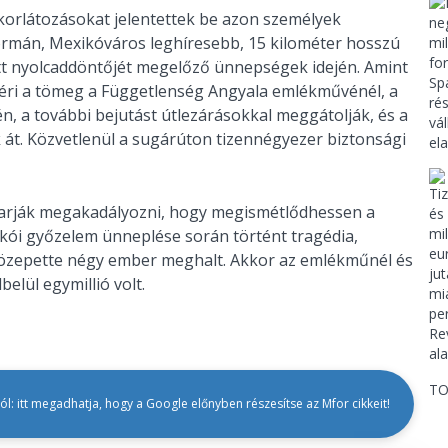
orlátozásokat jelentettek be azon személyek
eformán, Mexikóváros leghíresebb, 15 kilométer hosszú
tt nyolcaddöntőjét megelőző ünnepségek idején. Amint
léri a tömeg a Függetlenség Angyala emlékművénél, a
 a további bejutást útlezárásokkal meggátolják, és a
k át. Közvetlenül a sugárúton tizennégyezer biztonsági
karják megakadályozni, hogy megismétlődhessen a
xikói győzelem ünneplése során történt tragédia,
özepette négy ember meghalt. Akkor az emlékműnél és
lül egymillió volt.
TO
l: itt megadhatja, hogy a Google előnyben részesítse az Mfor cikkeit!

About this task
Only the lines from the one with "özepette négy ember" through the end of the material are wanted; copy them exactly, both ends included.

Result
özepette négy ember meghalt. Akkor az emlékműnél és
lül egymillió volt.
TO
l: itt megadhatja, hogy a Google előnyben részesítse az Mfor cikkeit!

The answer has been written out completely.